Start of PROVIDED DATA

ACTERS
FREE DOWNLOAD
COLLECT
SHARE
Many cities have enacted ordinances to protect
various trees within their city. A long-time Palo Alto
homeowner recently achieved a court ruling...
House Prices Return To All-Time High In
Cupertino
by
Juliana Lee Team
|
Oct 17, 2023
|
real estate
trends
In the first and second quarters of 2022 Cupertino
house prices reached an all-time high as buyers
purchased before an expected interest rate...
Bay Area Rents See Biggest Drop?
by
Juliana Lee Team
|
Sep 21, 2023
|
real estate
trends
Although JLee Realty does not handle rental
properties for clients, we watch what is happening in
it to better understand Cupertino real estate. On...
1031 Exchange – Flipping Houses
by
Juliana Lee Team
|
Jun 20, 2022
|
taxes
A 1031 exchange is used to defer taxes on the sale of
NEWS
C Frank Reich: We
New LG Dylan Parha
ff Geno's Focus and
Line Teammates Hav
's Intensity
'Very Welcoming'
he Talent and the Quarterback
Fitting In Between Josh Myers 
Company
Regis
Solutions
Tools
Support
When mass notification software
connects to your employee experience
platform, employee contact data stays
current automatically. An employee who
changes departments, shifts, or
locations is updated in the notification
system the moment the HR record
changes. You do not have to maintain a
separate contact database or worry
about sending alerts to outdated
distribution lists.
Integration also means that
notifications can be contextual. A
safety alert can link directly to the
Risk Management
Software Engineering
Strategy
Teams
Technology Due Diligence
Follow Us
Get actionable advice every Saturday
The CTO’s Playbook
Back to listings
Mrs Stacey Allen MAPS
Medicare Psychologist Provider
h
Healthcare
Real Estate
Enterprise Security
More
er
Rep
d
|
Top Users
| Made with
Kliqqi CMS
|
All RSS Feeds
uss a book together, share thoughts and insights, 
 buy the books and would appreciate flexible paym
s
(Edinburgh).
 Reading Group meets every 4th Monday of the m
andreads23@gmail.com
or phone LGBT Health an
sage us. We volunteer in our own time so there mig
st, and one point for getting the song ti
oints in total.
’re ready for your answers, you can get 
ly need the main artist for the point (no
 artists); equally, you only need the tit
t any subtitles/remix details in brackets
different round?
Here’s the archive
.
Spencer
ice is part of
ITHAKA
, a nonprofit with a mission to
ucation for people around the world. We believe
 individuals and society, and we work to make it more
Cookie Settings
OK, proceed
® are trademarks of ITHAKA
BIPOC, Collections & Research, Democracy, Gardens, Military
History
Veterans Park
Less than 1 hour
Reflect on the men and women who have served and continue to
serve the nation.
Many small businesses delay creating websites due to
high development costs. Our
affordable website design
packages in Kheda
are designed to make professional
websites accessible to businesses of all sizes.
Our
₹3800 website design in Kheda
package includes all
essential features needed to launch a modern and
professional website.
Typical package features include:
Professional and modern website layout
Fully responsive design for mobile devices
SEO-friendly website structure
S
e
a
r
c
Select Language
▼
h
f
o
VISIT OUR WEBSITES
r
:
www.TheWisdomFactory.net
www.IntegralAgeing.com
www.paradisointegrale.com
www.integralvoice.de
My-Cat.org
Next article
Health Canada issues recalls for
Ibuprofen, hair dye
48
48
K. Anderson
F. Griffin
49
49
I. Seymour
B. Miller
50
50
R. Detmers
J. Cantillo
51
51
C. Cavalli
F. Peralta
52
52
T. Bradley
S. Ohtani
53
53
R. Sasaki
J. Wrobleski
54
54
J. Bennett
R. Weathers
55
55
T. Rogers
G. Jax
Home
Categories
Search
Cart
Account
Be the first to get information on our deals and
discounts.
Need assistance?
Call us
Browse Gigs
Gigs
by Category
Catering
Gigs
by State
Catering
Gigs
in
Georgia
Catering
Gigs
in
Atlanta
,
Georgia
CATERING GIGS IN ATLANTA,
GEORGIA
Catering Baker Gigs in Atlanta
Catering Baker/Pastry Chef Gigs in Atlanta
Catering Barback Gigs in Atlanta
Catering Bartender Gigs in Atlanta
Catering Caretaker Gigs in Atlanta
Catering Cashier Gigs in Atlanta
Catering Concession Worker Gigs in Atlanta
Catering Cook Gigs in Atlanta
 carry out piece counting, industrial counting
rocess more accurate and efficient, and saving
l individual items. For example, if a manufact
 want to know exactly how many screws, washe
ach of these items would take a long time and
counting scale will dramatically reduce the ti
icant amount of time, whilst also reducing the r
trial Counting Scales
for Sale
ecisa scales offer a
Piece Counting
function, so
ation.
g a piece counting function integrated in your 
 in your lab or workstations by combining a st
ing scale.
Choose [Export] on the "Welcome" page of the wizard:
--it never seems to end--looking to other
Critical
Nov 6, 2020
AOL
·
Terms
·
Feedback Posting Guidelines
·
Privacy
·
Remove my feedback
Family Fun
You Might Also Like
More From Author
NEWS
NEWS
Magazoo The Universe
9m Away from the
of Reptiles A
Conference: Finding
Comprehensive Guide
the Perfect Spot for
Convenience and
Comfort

End of PROVIDED DATA

TASK OBJECTIVE » Look back at the data above. Transcribe exactly the lines starting at the line that contains "Catering Caretaker Gigs in Atlanta" and ending at the line that contains "l individual items.".

TASK ANSWER »
Catering Caretaker Gigs in Atlanta
Catering Cashier Gigs in Atlanta
Catering Concession Worker Gigs in Atlanta
Catering Cook Gigs in Atlanta
 carry out piece counting, industrial counting
rocess more accurate and efficient, and saving
l individual items. For example, if a manufact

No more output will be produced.